The electrothermal conductance and heat capacity of black phosphorus

TL;DR

This paper investigates the electrothermal conductance and heat capacity of black phosphorus, revealing temperature-dependent behaviors and potential for thermoelectric applications in miniaturized devices.

Contribution

It provides a detailed calculation of thermal current and heat capacity in black phosphorus, connecting microscopic properties to thermoelectric performance.

Findings

Thermal current exhibits a plateau at higher temperatures.

Difference in current between n- and p-type BP due to particle-hole asymmetry.

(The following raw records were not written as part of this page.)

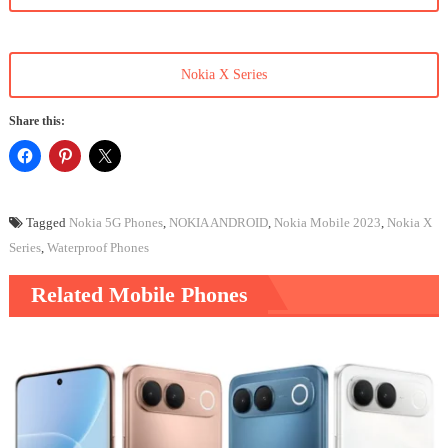
Nokia X Series
Share this:
Tagged
Nokia 5G Phones
,
NOKIA ANDROID
,
Nokia Mobile 2023
,
Nokia X
Series
,
Waterproof Phones
Related Mobile Phones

Heat capacity formulated via Sommerfeld expansion and linked to density of states.

Abstract

We study a thermal gradient induced current $\left(I_{th}\right)$ flow in potassium-doped two-dimensional anisotropic black phosphorus (BP) with semi-Dirac dispersion. The prototype device is a BP channel clamped between two contacts maintained at unequal temperatures. The choice of BP lies in the predicted efficient thermolectric behaviour. A temperature-induced difference in the Fermi levels of the two contacts drives the current (typified by the electro-thermal conductance) which we calculate using the Landauer transport equation. The current shows an initial rise when the device is operated at lower temperatures. The rise stalls at progressively higher temperatures and $I_{th}$ acquires a plateau-like flat profile indicating a competing effect between a larger number of transmission modes and a corresponding drop in the Fermi level difference between the contacts. The current is computed for both \textit{n}- and \textit{p}-type BP and the difference thereof is attributed to the particle-hole asymmetry. The utility of such calculations lie in conversion of the heat production and an attendant temperature gradient in miniaturized devices to useful electric power and a possible realization of solid-state Peltier cooling. Unlike the flow of $I_{th}$ that removes heat, the ability of a material to maintain a steady temperature is reflected in its heat capacity which is formulated in this work for BP via a Sommerfeld expansion. In the concluding part, we draw a microscopic connection between the two seemingly disparate processes of heat removal and absorption by pinning down their origin to the underlying density of states. Finally, a qualitative analysis of a Carnot-like efficiency of the considered thermoelectric engine is performed drawing upon the previous results on thermal current and heat capacity.